Mini-Blog

Studio Pelikan

I was lucky enough to have a chance to visit Studio Pelikan in Celje, Slovenia last week – one of the few remaining and best preserved daylight photo studios in Europe. It was built in 1899 and sold to Josip Pelikan in 1919, who continued to work in it until he died in 1977.

The building is by no means large, but has purpose-built areas for reception, darkroom and retouching on the ground floor, and a stove-heated atelier accessed by a narrow spiral staircase on the first floor. There are 3 or 4 large moveable hand-painted background panels, and many small curtains on the glass wall and ceiling enabling fine adjustment of the natural lighting to suit the subject. Mr. Pelikan’s equipment is still laid out ready for use, including some beautiful old wood and brass cameras and covetable lenses. The whole building is neatly presented and maintained and has clearly been well looked after by its guardians, the Museum of Recent History, Celje, since its opening to the public in 1989.

The darkroom noticeably has no enlarger – in those days the camera was chosen to suit the size of print required; the glass negative was then simply contact-printed in daylight. The larger cameras in use required a lot of space, and the biggest is pointed across the room from corner to corner in order to capture a full-length figure – just. The bulk of Pelikan’s portrait work seems to have been shot on full plate or similar size.

A little fact which I enjoyed is that at one time, Mr. Pelikan ran two studios, the other was in a nearby village. However the ‘other’ studio was lit from the opposite side, so that when looking back through Pelikan’s portraits you can immediately tell which studio he took them in. I conjure mental images of this client or that being hurried off to the 'left hand' or 'right hand' studio for a more flattering light...
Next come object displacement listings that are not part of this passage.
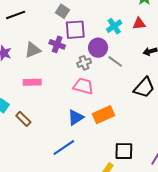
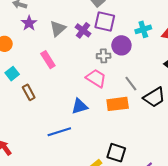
gray triangle: (33, 50) -> (58, 29), turned -36
gray line: (115, 61) -> (131, 84), moved
pink rectangle: (32, 82) -> (48, 60), turned 42
orange rectangle: (104, 115) -> (118, 104), moved

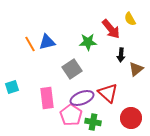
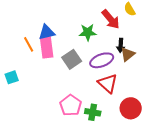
orange line: (30, 44) -> (29, 44), moved
brown triangle: (136, 69) -> (128, 54), moved
pink rectangle: (47, 98) -> (47, 47), moved
purple ellipse: (82, 98) -> (102, 60), moved

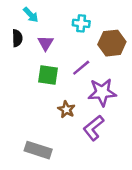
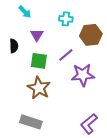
black semicircle: (17, 38) -> (14, 46), moved
brown star: (66, 109) -> (39, 88), moved, size x1.6
purple L-shape: (93, 128) -> (89, 124), moved

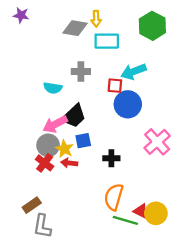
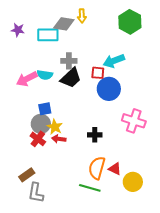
purple star: (21, 15) -> (18, 30), moved
cyan rectangle: (107, 41) -> (48, 35), moved
black trapezoid: (74, 116) -> (71, 78), moved
pink arrow: (55, 124) -> (27, 79), moved
blue square: (83, 141) -> (45, 109), moved
pink cross: (157, 142) -> (134, 121), turned -30
red triangle: (141, 211) -> (115, 169), moved
green line: (125, 220) -> (90, 188), moved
Josip Pelikan’s name is clearly well respected locally; he spent much time and effort in his day documenting the notable buildings, landmarks and trades of the region, by which work he is mainly remembered. Well worth a visit for any enthusiast of vintage photography passing through the area – Celje is a quiet and pleasant town a little over an hour by train from the Slovenian capital of Ljubljana.